▶

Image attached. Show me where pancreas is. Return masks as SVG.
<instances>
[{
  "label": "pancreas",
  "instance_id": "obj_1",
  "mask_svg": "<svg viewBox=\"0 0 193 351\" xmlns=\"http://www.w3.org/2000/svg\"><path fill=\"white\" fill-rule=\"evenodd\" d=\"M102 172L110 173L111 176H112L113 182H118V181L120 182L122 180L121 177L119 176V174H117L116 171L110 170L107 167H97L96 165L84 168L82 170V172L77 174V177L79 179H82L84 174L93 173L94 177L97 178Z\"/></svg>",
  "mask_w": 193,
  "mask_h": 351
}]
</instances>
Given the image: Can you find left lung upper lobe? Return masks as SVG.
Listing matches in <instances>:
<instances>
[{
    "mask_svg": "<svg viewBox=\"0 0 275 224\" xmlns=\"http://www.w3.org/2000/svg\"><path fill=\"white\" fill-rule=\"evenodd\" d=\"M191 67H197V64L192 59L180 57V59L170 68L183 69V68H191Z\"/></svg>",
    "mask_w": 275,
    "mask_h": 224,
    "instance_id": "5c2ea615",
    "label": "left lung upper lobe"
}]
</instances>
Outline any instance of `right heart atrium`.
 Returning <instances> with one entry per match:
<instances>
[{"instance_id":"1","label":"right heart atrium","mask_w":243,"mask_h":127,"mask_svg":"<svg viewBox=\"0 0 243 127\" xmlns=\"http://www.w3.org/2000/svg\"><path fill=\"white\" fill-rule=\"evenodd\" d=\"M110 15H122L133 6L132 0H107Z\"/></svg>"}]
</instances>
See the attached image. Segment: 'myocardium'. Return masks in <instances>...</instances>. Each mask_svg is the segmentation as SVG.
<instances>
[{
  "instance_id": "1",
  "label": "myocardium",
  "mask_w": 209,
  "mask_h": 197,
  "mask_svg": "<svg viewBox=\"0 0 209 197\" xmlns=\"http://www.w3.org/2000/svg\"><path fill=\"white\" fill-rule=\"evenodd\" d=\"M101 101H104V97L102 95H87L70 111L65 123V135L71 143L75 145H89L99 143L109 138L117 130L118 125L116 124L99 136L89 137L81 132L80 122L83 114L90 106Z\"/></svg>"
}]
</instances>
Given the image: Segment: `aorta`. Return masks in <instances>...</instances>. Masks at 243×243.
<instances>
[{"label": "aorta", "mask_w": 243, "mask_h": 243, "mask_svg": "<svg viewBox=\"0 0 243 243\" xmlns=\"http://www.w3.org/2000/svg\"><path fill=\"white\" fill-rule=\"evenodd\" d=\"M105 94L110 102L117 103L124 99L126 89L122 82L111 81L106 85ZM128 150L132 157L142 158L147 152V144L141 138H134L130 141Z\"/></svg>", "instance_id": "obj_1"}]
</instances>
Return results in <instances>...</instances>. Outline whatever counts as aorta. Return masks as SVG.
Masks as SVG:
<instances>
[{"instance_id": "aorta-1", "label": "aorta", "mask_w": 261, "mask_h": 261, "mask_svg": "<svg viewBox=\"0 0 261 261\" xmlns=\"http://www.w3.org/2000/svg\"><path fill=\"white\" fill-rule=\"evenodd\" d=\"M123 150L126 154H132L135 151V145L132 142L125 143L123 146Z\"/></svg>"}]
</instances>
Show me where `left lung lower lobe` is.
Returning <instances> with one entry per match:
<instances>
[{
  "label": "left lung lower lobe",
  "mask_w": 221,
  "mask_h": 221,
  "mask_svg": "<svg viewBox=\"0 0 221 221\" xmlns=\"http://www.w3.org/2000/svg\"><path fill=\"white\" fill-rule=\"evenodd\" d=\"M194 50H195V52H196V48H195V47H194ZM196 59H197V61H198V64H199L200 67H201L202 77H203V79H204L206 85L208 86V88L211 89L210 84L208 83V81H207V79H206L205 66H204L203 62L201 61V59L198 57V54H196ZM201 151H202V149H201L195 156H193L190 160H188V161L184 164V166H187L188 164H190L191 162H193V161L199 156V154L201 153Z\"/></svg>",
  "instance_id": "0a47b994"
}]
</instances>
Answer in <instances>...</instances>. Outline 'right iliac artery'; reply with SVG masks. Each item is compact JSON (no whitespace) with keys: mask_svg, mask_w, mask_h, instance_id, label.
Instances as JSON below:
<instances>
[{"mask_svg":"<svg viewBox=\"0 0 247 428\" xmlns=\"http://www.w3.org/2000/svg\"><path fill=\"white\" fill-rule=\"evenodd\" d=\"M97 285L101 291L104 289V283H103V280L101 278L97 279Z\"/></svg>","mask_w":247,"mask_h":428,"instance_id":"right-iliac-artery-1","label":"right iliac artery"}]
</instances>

◀

**ASSIGNMENT:** The response must contain every entry, each one identical to the original.

**RESULT OF THE EXERCISE:**
Image attached. Show me where pancreas is. Return masks as SVG.
<instances>
[{
  "label": "pancreas",
  "instance_id": "obj_1",
  "mask_svg": "<svg viewBox=\"0 0 193 351\" xmlns=\"http://www.w3.org/2000/svg\"><path fill=\"white\" fill-rule=\"evenodd\" d=\"M102 172L110 173L111 176H112L113 182H118V181L120 182L122 180L121 177L119 176V174H117L116 171L110 170L107 167H97L96 165L84 168L82 170V172L77 174V177L79 179H82L84 174L93 173L94 177L97 178Z\"/></svg>",
  "mask_w": 193,
  "mask_h": 351
}]
</instances>
Given the image: Can you find left lung upper lobe? Return masks as SVG.
Listing matches in <instances>:
<instances>
[{
    "mask_svg": "<svg viewBox=\"0 0 275 224\" xmlns=\"http://www.w3.org/2000/svg\"><path fill=\"white\" fill-rule=\"evenodd\" d=\"M191 67H197V64L192 59L180 57V59L170 68L183 69V68H191Z\"/></svg>",
    "mask_w": 275,
    "mask_h": 224,
    "instance_id": "5c2ea615",
    "label": "left lung upper lobe"
}]
</instances>
Outline any instance of `right heart atrium`.
 Returning <instances> with one entry per match:
<instances>
[{"instance_id":"1","label":"right heart atrium","mask_w":243,"mask_h":127,"mask_svg":"<svg viewBox=\"0 0 243 127\" xmlns=\"http://www.w3.org/2000/svg\"><path fill=\"white\" fill-rule=\"evenodd\" d=\"M110 15H122L133 6L132 0H107Z\"/></svg>"}]
</instances>
See the attached image. Segment: 'myocardium'. Return masks in <instances>...</instances>. Each mask_svg is the segmentation as SVG.
<instances>
[{
  "instance_id": "1",
  "label": "myocardium",
  "mask_w": 209,
  "mask_h": 197,
  "mask_svg": "<svg viewBox=\"0 0 209 197\" xmlns=\"http://www.w3.org/2000/svg\"><path fill=\"white\" fill-rule=\"evenodd\" d=\"M101 101H104V97L102 95H87L70 111L65 123V135L71 143L75 145H89L99 143L109 138L117 130L118 125L116 124L99 136L89 137L81 132L80 122L83 114L90 106Z\"/></svg>"
}]
</instances>
Given the image: Segment: `aorta`. Return masks in <instances>...</instances>. Masks at 243×243.
<instances>
[{"label": "aorta", "mask_w": 243, "mask_h": 243, "mask_svg": "<svg viewBox=\"0 0 243 243\" xmlns=\"http://www.w3.org/2000/svg\"><path fill=\"white\" fill-rule=\"evenodd\" d=\"M105 94L110 102L117 103L124 99L126 89L122 82L111 81L106 85ZM128 150L132 157L142 158L147 152V144L141 138H134L130 141Z\"/></svg>", "instance_id": "obj_1"}]
</instances>
Return results in <instances>...</instances>. Outline whatever counts as aorta. Return masks as SVG.
Masks as SVG:
<instances>
[{"instance_id": "aorta-1", "label": "aorta", "mask_w": 261, "mask_h": 261, "mask_svg": "<svg viewBox=\"0 0 261 261\" xmlns=\"http://www.w3.org/2000/svg\"><path fill=\"white\" fill-rule=\"evenodd\" d=\"M123 150L126 154H132L135 151V145L132 142L125 143L123 146Z\"/></svg>"}]
</instances>
Show me where `left lung lower lobe` is.
Returning <instances> with one entry per match:
<instances>
[{
  "label": "left lung lower lobe",
  "mask_w": 221,
  "mask_h": 221,
  "mask_svg": "<svg viewBox=\"0 0 221 221\" xmlns=\"http://www.w3.org/2000/svg\"><path fill=\"white\" fill-rule=\"evenodd\" d=\"M194 50H195V52H196V48H195V47H194ZM196 59H197V61H198V64H199L200 67H201L202 77H203V79H204L206 85L208 86V88L211 89L210 84L208 83V81H207V79H206L205 66H204L203 62L201 61V59L198 57V54H196ZM201 151H202V149H201L195 156H193L190 160H188V161L184 164V166H187L188 164H190L191 162H193V161L199 156V154L201 153Z\"/></svg>",
  "instance_id": "0a47b994"
}]
</instances>
Answer in <instances>...</instances>. Outline 'right iliac artery'; reply with SVG masks. Each item is compact JSON (no whitespace) with keys: mask_svg, mask_w, mask_h, instance_id, label.
Instances as JSON below:
<instances>
[{"mask_svg":"<svg viewBox=\"0 0 247 428\" xmlns=\"http://www.w3.org/2000/svg\"><path fill=\"white\" fill-rule=\"evenodd\" d=\"M97 285L101 291L104 289V283H103V280L101 278L97 279Z\"/></svg>","mask_w":247,"mask_h":428,"instance_id":"right-iliac-artery-1","label":"right iliac artery"}]
</instances>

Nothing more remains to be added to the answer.